Godiva CMO: Marketing Campaign Positions Brand as Both Accessible and Premium

Posted on by Sherry Chiger

Forget mass versus class. With its new marketing campaign, chocolate company Godiva is touting both. Created by agency TracyLocke, “That’s the Wonder of Godiva” aims to remind consumers that Godiva chocolates are available in supermarkets, drugstores and other mass retailers. At the same time, it emphasizes the brand’s history of exceptional quality.

Godiva is putting $5 million behind the campaign, which coincides with its 95th anniversary. In the assets, the brand’s signature gold hue is offset by bright blues, pinks and magentas that will help it compete for attention on crowded supermarket shelves. Likewise, the voiceover for the 30-second spots references both “magnificent artistry” and “at a chocolate aisle near you.”

“We want them putting Godiva on their shopping list,” says Godiva CMO John Galloway. “To understand that you can buy us, you need to know we’re on the chocolate aisle.”
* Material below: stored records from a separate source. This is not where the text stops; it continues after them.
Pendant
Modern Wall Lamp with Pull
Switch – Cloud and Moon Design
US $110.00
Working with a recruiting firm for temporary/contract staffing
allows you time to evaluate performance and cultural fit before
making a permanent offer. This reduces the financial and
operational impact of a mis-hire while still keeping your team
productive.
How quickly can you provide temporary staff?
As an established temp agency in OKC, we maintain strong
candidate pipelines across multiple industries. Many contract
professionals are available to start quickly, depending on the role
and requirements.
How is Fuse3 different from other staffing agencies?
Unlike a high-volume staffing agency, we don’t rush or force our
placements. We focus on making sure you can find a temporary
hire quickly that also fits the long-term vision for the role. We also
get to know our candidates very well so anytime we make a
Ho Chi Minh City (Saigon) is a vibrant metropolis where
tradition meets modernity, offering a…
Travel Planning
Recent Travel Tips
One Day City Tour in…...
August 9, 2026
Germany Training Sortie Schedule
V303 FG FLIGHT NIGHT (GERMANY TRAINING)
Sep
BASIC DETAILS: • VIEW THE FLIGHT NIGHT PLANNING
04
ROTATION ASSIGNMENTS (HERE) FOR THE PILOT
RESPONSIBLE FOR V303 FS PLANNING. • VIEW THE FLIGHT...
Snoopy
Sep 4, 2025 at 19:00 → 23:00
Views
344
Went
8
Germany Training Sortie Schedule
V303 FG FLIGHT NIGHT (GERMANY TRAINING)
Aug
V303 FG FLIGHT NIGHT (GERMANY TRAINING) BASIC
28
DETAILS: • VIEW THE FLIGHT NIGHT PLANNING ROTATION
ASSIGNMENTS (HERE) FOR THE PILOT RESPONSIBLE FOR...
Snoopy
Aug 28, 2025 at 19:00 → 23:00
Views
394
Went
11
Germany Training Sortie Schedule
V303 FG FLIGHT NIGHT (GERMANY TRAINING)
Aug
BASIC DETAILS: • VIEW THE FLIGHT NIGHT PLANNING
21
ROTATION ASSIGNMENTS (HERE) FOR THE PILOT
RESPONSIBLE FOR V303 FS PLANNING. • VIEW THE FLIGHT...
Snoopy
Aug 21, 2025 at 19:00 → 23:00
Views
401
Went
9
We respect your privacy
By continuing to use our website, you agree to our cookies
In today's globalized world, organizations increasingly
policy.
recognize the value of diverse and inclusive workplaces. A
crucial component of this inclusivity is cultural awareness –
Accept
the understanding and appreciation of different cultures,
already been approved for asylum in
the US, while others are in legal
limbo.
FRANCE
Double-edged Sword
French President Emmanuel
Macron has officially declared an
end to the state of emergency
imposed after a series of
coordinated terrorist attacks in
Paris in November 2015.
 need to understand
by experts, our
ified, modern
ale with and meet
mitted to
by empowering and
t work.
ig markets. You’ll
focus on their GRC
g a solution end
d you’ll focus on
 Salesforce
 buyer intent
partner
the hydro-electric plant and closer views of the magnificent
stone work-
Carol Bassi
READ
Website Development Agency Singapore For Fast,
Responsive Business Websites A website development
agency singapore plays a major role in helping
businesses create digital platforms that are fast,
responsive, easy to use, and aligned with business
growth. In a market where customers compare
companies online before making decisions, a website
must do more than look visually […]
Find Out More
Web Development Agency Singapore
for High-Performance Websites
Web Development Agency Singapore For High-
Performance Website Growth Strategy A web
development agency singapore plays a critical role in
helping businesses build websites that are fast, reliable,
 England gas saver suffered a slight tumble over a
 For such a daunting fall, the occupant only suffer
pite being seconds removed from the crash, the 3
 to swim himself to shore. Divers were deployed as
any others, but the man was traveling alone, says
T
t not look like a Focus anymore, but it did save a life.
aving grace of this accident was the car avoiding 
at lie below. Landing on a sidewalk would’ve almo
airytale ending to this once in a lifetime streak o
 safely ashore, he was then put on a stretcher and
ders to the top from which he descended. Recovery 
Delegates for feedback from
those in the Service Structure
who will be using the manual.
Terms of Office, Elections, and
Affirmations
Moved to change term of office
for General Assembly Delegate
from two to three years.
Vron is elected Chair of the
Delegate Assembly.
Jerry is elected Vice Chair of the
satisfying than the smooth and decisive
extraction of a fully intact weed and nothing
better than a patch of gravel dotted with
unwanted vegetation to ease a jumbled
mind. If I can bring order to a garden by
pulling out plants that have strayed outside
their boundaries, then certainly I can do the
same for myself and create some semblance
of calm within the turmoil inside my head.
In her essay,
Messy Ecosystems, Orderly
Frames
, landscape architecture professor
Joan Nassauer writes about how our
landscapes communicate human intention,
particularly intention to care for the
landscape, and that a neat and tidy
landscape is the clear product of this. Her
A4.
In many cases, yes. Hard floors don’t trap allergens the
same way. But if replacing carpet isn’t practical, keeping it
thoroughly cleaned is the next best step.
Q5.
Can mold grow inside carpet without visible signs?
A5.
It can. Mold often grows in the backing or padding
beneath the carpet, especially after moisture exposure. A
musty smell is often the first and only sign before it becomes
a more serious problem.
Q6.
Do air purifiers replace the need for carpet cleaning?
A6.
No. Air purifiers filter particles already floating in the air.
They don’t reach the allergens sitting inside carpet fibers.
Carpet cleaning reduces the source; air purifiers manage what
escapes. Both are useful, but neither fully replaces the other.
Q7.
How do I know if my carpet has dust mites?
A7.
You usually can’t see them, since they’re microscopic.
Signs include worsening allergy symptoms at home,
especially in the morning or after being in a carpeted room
Now that Godiva is readily available at Costco and Target, Kroger and CVS, could the brand lose its premium cachet? Galloway doesn’t think so. “Some believe in the notion that scarcity drives premium. That’s not a notion I believe in.”

Galloway cites approachability, desirability and accessibility as the cornerstones of the campaign’s message. “One thing we got dinged on in the past was that we weren’t accessible to people,” he explains. “Now we’re saying, Hey, we’re a brand where you might not have thought you could walk into our boutiques, but we want to hang out with you, and you want to hang out with us.”

In fact, Godiva announced in January 2021 the closure of its 128 North American boutiques and cafés, whose pristine, precisely curated interiors had nurtured the brand’s aura of exclusivity. COVID-19 restrictions played a role in that decision, but even before the pandemic, “we as an organization had already started to pivot to refocus on CPG and ecommerce,” Galloway says. “The CPG business is where we continue to double down.”

While overall CPG chocolate sales since the beginning of 2021 are up 7 percent year-over-year, with premium CPG chocolate up 17 percent, Godiva has enjoyed a 22 percent lift in CPG sales. What’s more, Godiva’s ecommerce sales were up 77 percent last year, and year-to-date sales have increased another 22 percent.

The pandemic contributed to some of that increase, of course, and not just because grocery stores, drugstores and ecommerce channels were for many the sole sources for chocolates and other goods. “I think during challenging times, people want to go get a little bright spot in their day, a little bit of premium indulgence, and that’s why they turned to Godiva,” Galloway says. The campaign plays into that, with spots referencing “celebrations, every day or night” alongside imagery of Godiva candies certain to instill a craving for chocolate in viewers.

“At the real center of this is to open people’s eyes to a more wonderful world, one that chocolate is a part of,” Galloway says. The campaign will deliver that message via ads on BuzzFeed, Hulu, YouTube and Amazon, among other media properties and publishers, supported by social media. There will also be “a nice holiday promotion,” Galloway says. And in New York City in June, the team will be dish out samples from a branded pink truck to celebrate its 95th anniversary and “bring a little bit of happiness as New York comes back to life.”